5.1. Final warning letter - you will commence action if you do not hear within 7 days - this helps establish that the debtor accepts the debt.

5.2. Obtain a County Court Summons form from your local court; issue a copy of it with all details correctly filled in. (We are amazed at how many people go to the bother of issuing half filled out forms!)

5.3. Tell the debtor you will issue the summons in 5 working days unless they pay. If this fails:

5.4. Issue the summons to the court. After judgment is granted call the debtor for the money. If this fails:

5.5. Proceed with a warrant of execution - basically an instruction to the court to collect the money (they send a bailiff to do this). If this fails:

5.6. Consider a winding up petition if the debtor is a company or a bankruptcy petition if the debtor is a sole trader or individual.

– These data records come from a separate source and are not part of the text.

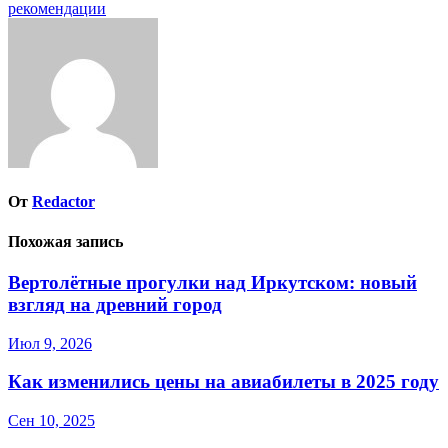
записям
рекомендации
От
Redactor
Похожая запись
Вертолётные прогулки над Иркутском: новый
взгляд на древний город
Июл 9, 2026
Как изменились цены на авиабилеты в 2025 году
Сен 10, 2025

5.7. Up to the last step above this is a relatively inexpensive way of debt collecting

6.Build a collection system, use "Sage" or other accounts package or use a manual system with trigger dates for every invoice.

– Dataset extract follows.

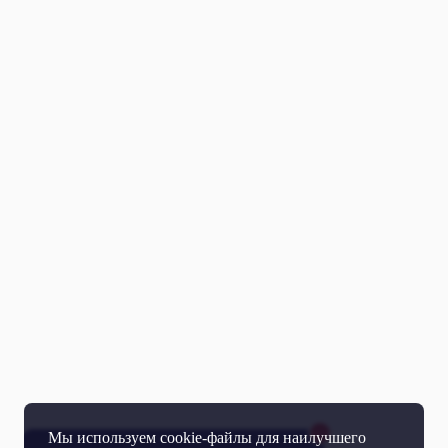
Мы используем cookie-файлы для наилучшего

7.Charge interest – its your money.

8.Go to the customer's premises and demand to meet the owner, MD or finance director. Say you will not leave until the company gives you a cheque, even if its post dated.

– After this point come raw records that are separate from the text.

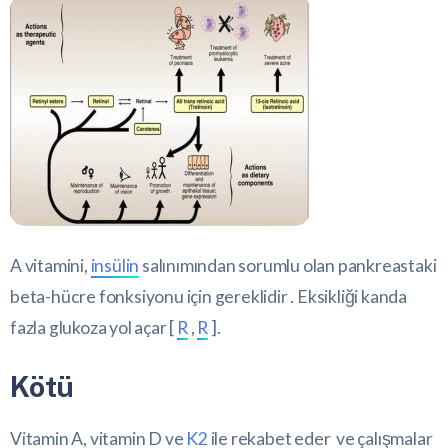
A vitamini,
insülin
salınımından sorumlu olan pankreastaki
beta-hücre fonksiyonu için gereklidir . Eksikliği kanda
fazla glukoza yol açar [
R
,
R
].
Kötü
Vitamin A, vitamin D ve
K2
ile rekabet eder ve çalışmalar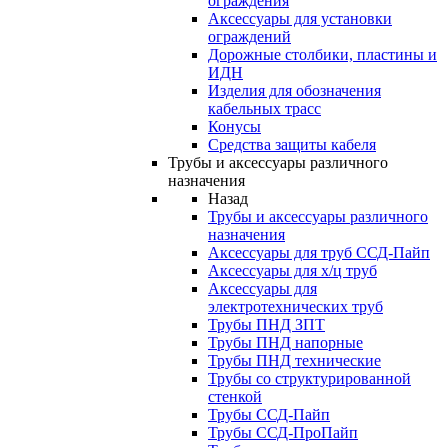
ограждения
Аксессуары для установки
ограждений
Дорожные столбики, пластины и
ИДН
Изделия для обозначения
кабельных трасс
Конусы
Средства защиты кабеля
Трубы и аксессуары различного
назначения
Назад
Трубы и аксессуары различного
назначения
Аксессуары для труб ССД-Пайп
Аксессуары для х/ц труб
Аксессуары для
электротехнических труб
Трубы ПНД ЗПТ
Трубы ПНД напорные
Трубы ПНД технические
Трубы со структурированной
стенкой
Трубы ССД-Пайп
Трубы ССД-ПроПайп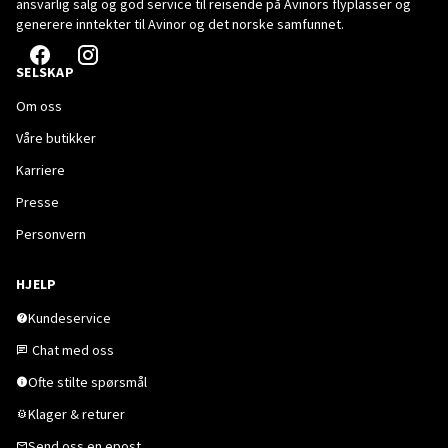
ansvarlig salg og god service til reisende på Avinors flyplasser og
generere inntekter til Avinor og det norske samfunnet.
SELSKAP
Om oss
Våre butikker
Karriere
Presse
Personvern
HJELP
Kundeservice
Chat med oss
Ofte stilte spørsmål
Klager & returer
Send oss en epost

Remember a good customer who does not pay is not a good customer long term!

Tuesday, 8 April 2014

Paul Simon administration: 17 stores to close

The home furnishings retailer which went into administration last week will have to close 17 stores, say administrators from Deloitte.

The company which specialises in carpets, curtains and furniture and has 51 stores, mainly in the South and South East, called in administrators last week after the impact of the recent floods led to decline in sales and cashflow problems. Together with this and already difficult economic conditions, the retailer felt administration was the best way to safe-guard the business while restructuring plans were prepared.

Lee Manning and Nick Edwards were appointed joint administrators on the 2nd April and have since come to the decision to close 17 loss-making stores in the next three weeks to encourage a sale for all or parts of the business as a going concern.

The following stores will be closing:
  • Aylesbury
  • Banbury
  • Bedford
  • Bournemouth
  • Daventry
  • Dunstable
  • Gillingham
  • Great Yarmouth
  • Luton
  • Margate
  • Portsmouth
  • Reading
  • Sittingbourne,
  • Strood
  • Wimbledon
  • Worcester
  • Worthing
If you are an employee of the retailer and you're concerned about the future, please have a look at our video on employee rights in insolvency. Contact Deloitte who are handling the administration if you have any specific questions

Monday, 7 April 2014

Employment Allowance is open for business

From yesterday (6th April 2014), around 1.25 million businesses and charities will now be able to benefit from Employment Allowance. Employers can reduce National Insurance contributions (NIC) by up to £2000, paying less or in deed nothing to HMRC for their employees.

If you pay less that £2000 every year in NIC, you will no longer need to pay anything.  It’s estimated around 450,000 businesses can now stop making payments.

Any businesses, charities and amateur sports clubs that pay class 1 National Insurance contributions are eligible – use the government’s handy calculator to check how the allowance affects your business. Note that public authorities cannot claim. Furthermore, if you are in a group of companies, only one company is entitled to the allowance.

You can use your current payroll software to claim.

This is great news for small businesses and is a welcoming approach from the government to help alleviate financial struggle.